Do bilingual kids feel left out at school?

@lippy1004 My kids never felt left out and made friends super easily. They used it to their advantage sometimes through community language is their 3rd language so sometimes they pretended not to understand nor speak when they felt like it but after s while teachers realized they actually understood and speak very well.
 
@lippy1004 At 2 yo they are only barely beginning to learn social play. It's possible she won't even be interacting with other kids yet, or when they do interact it's without words. And at that age they pick up languages lightning fast. So I doubt it will have an impact like that
 
@lippy1004 I have this observation too. I think my kid does feel the othering… she been attending the daycare for 1.5 years now.

But I am letting that part go for now. Maybe she is socially awkward like me and I know I am awkward.

What i am slightly concern is she seems to want to converse fully in mandarin to everyone. While great? But that meant teacher may not understand her. And i think it does bring on frustration for her and add stress.
 
@lippy1004 In short, no.

The community language will become their dominant language by the time they are in kindergarten or grade 1 and they won't have any issues. You start with a daycare that has at least one staffer that speaks your language and the rest have the community language. Kiddo will pick it up within a few months.

It is normal for them to mix up the vocabulary until they are about 4, this does not mean they are not able to handle 2 languages.
 
@machoke47 It's annoying because I disagree with that... my kid has 3 minority language and 1 community one.

And unfortunately the community one is the weakest and the minority language from my side is the best. He is the best in my language and understands everything at 5 with an adult vocabulary so very well developped. But the community one as I don't speak it is very poor and I can tell he doesn't understand all what he has been told .

Because the issue is that he is only in contact at daycare with this language so many words from the house for example are unknown.

Is it annoying? Yes. Would I have done differently? NO Because I am really proud he can speak French English mandarin and swedish.
 
@machoke47 Not necessarily sold that the community language will become the dominant language in our case.

We live in a pretty bilingual city where French is the community language but a lot of kids also speak English… my son will be going to a French school so I’m curious (now his English is much stronger than his French) but we also speak both languages at home so I think he’ll really just end up with two native languages
 
@lippy1004 I feel like a lot of this depends on the community and teachers. If teachers or classmates are xenophobic, it's going to make them feel left out.
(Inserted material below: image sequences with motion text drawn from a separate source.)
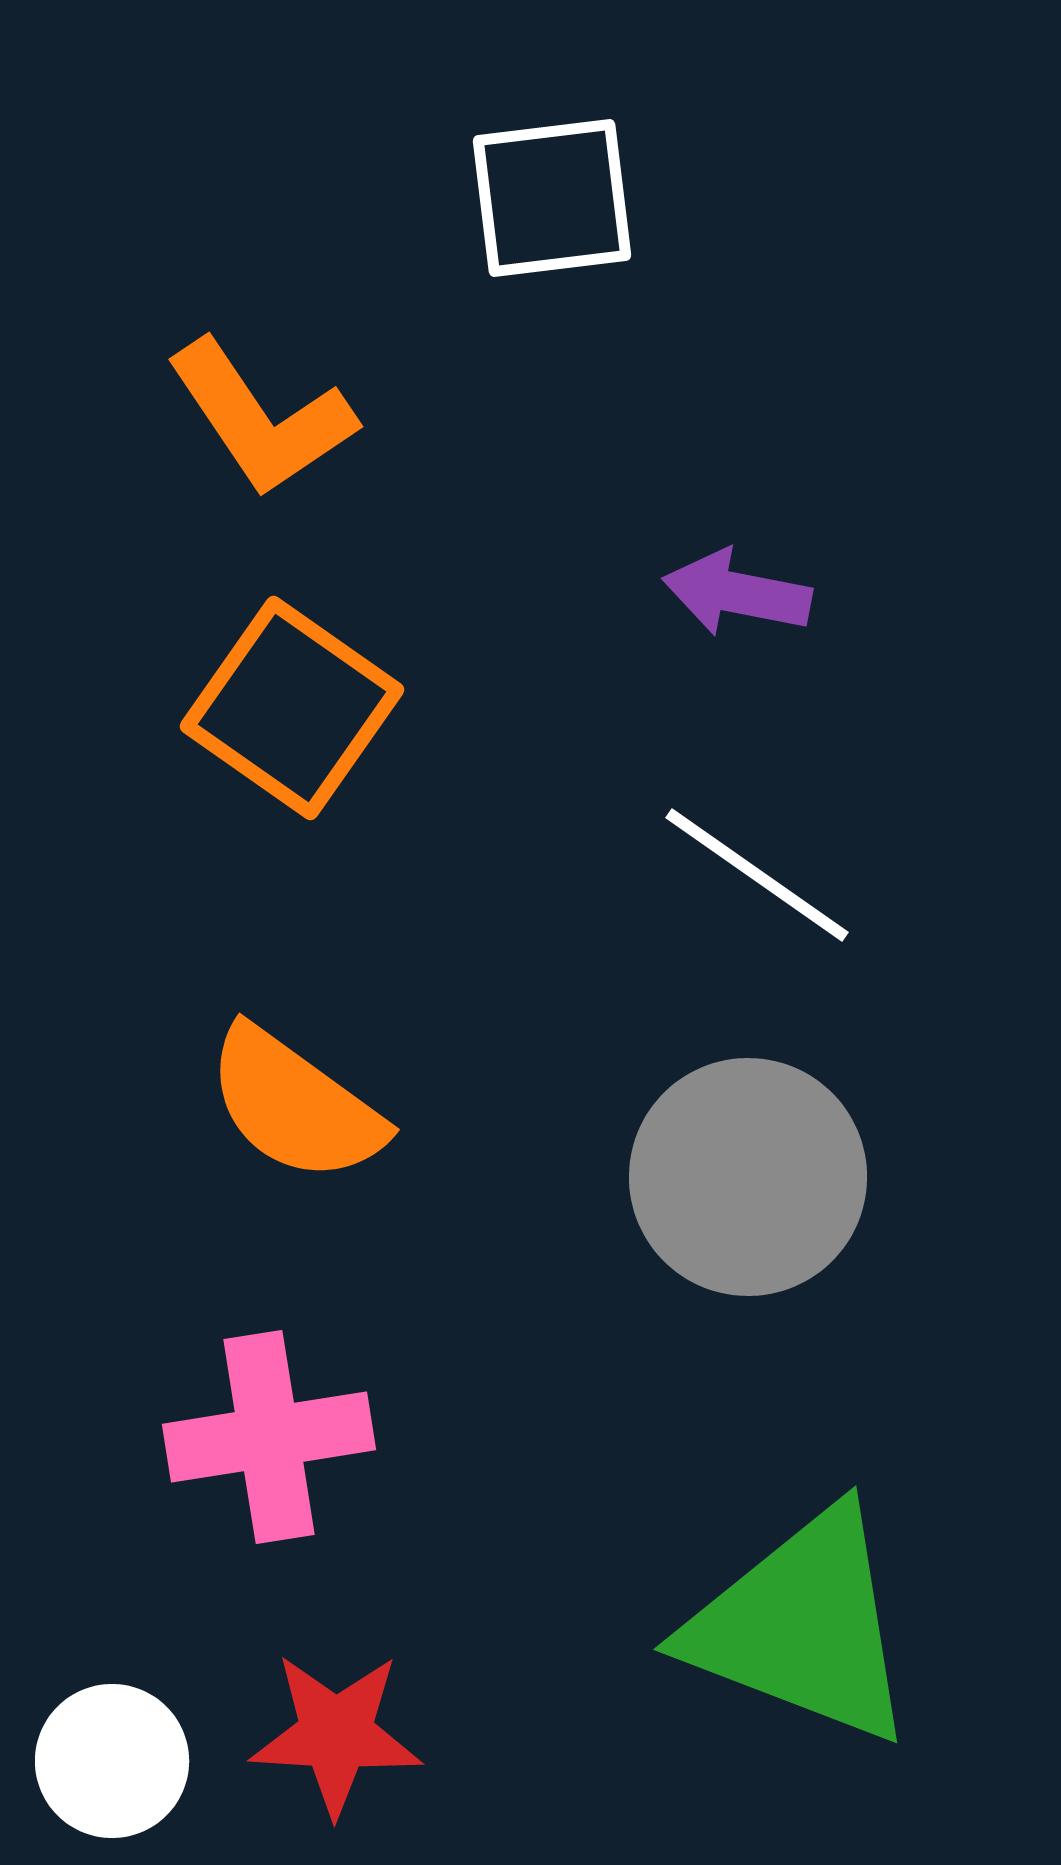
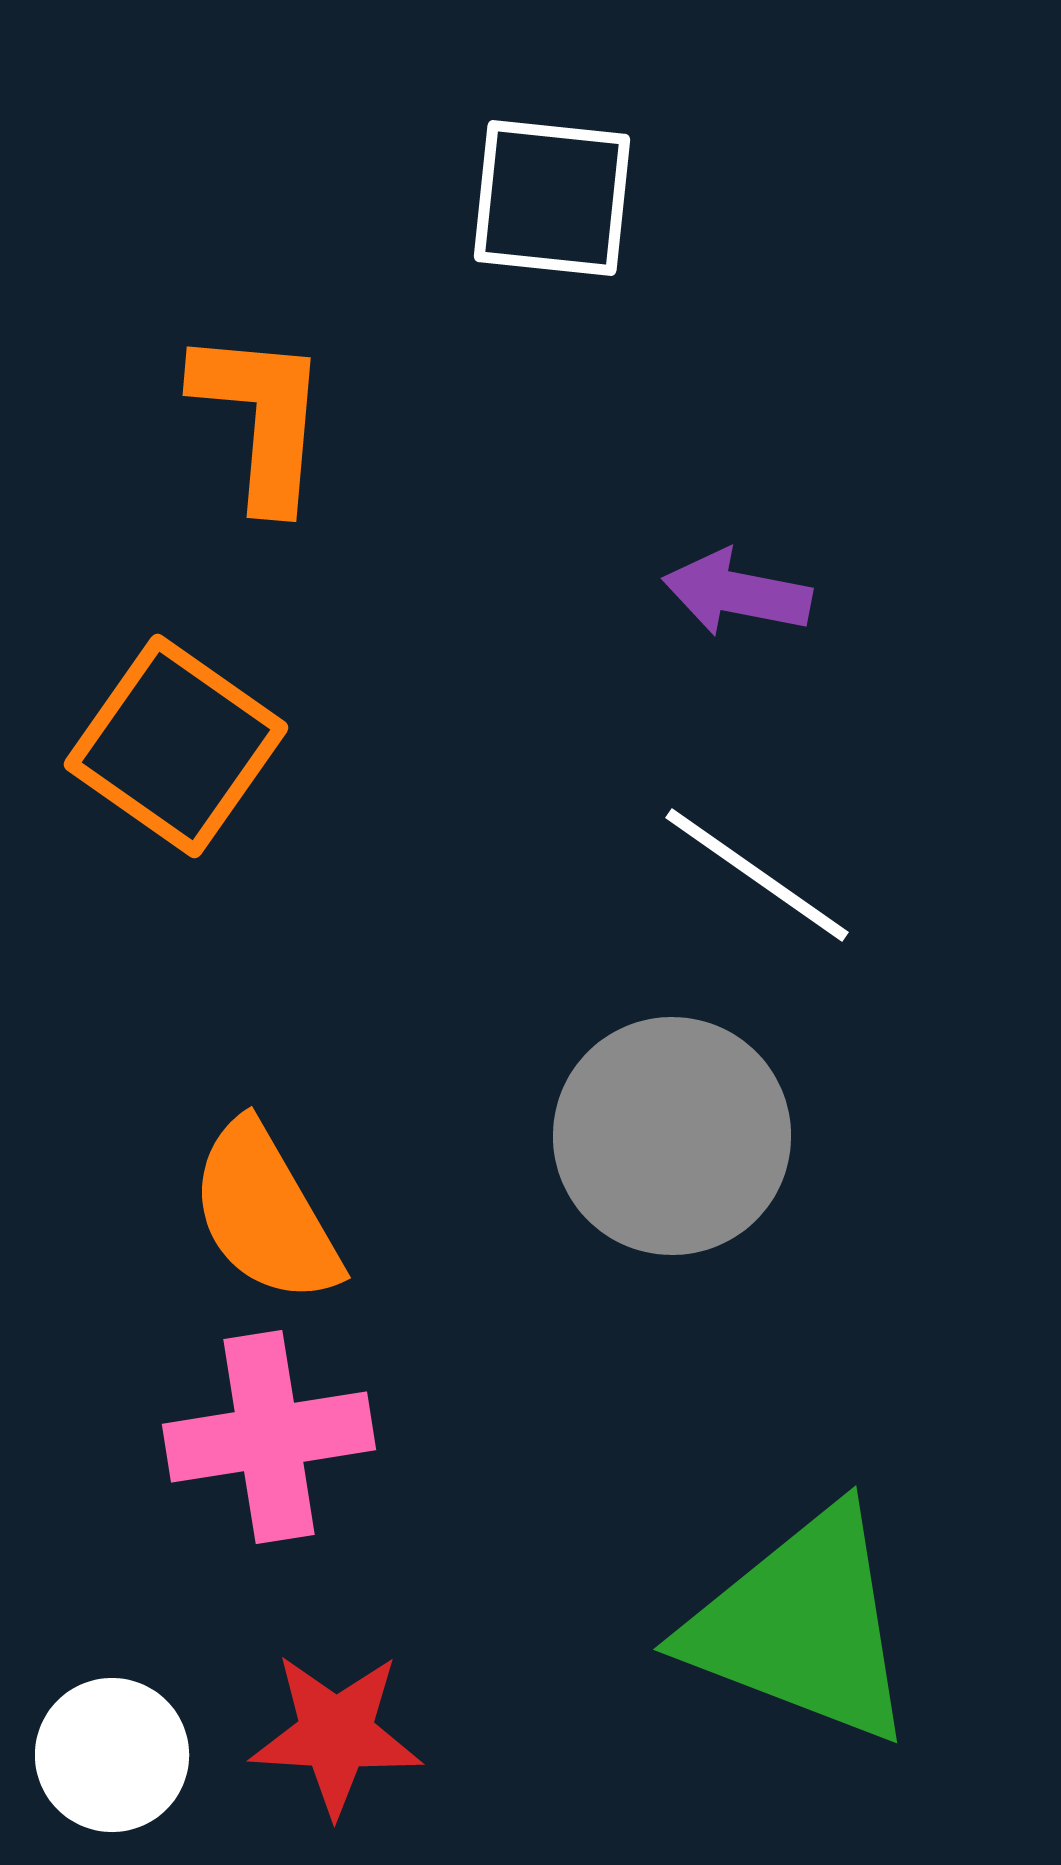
white square: rotated 13 degrees clockwise
orange L-shape: rotated 141 degrees counterclockwise
orange square: moved 116 px left, 38 px down
orange semicircle: moved 30 px left, 108 px down; rotated 24 degrees clockwise
gray circle: moved 76 px left, 41 px up
white circle: moved 6 px up
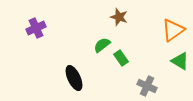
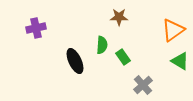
brown star: rotated 18 degrees counterclockwise
purple cross: rotated 12 degrees clockwise
green semicircle: rotated 132 degrees clockwise
green rectangle: moved 2 px right, 1 px up
black ellipse: moved 1 px right, 17 px up
gray cross: moved 4 px left, 1 px up; rotated 24 degrees clockwise
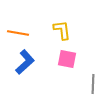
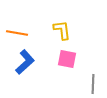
orange line: moved 1 px left
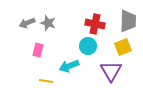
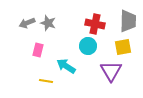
yellow square: rotated 12 degrees clockwise
cyan arrow: moved 3 px left; rotated 54 degrees clockwise
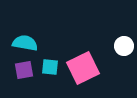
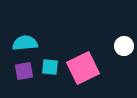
cyan semicircle: rotated 15 degrees counterclockwise
purple square: moved 1 px down
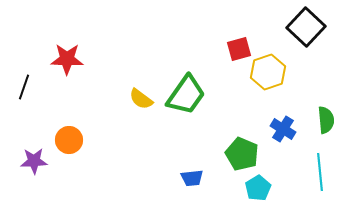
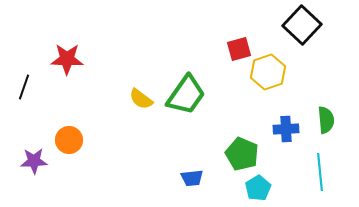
black square: moved 4 px left, 2 px up
blue cross: moved 3 px right; rotated 35 degrees counterclockwise
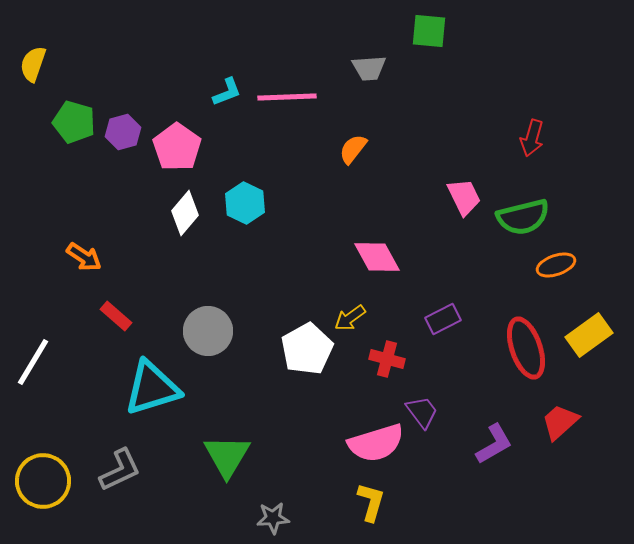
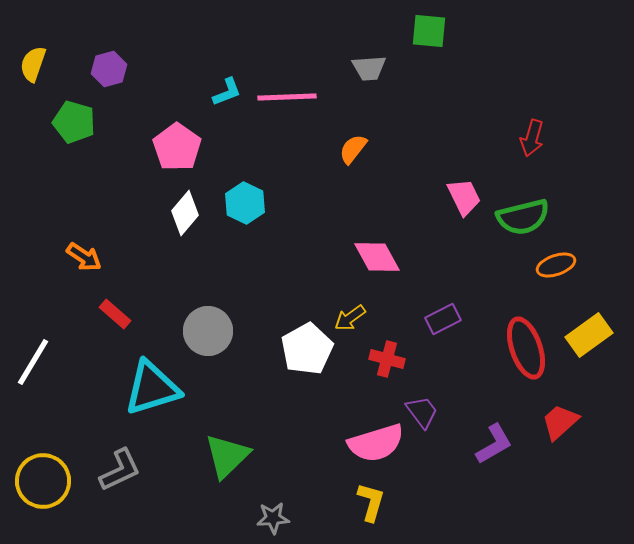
purple hexagon: moved 14 px left, 63 px up
red rectangle: moved 1 px left, 2 px up
green triangle: rotated 15 degrees clockwise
But in other contexts, I've seen multilingual kids get seen as cool and have other kids begging them to teach words in other languages. My biggest recommendation is to try to find a daycare and school that is welcoming to diverse cultures and explicitly discourages racism and xenophobia. Which is easier said than done.
 
@lippy1004 Nope. My son went in speaking our native language at a bilingual school and within few months, randomly speaking English more. We are now working hard to not speak English around him.
 
@lippy1004 I think it highly depends on age. I’m placing my son in an immersion language school when he turns 2.5 because I speak Spanish to him but my husband doesn’t, so I speak a lot of English at home and I want my son to be able to speak Spanish fluently. One of my cousins heard my plan and shared her horror story of being in a bilingual class when everyone else knew English better than her. She was 7 when she first went to an English speaking class and English/grammar is still not her strong suit at the age of 38 due to the anxiety she gets around the language. I have another friend that grew up speaking Bengali and went to a slumber party with all English speaking girls around kindergarten. She cried to get picked up because she couldn’t speak to the girls she would soon start school with but after her first school year of school you would never know she wasn’t a native English speaker.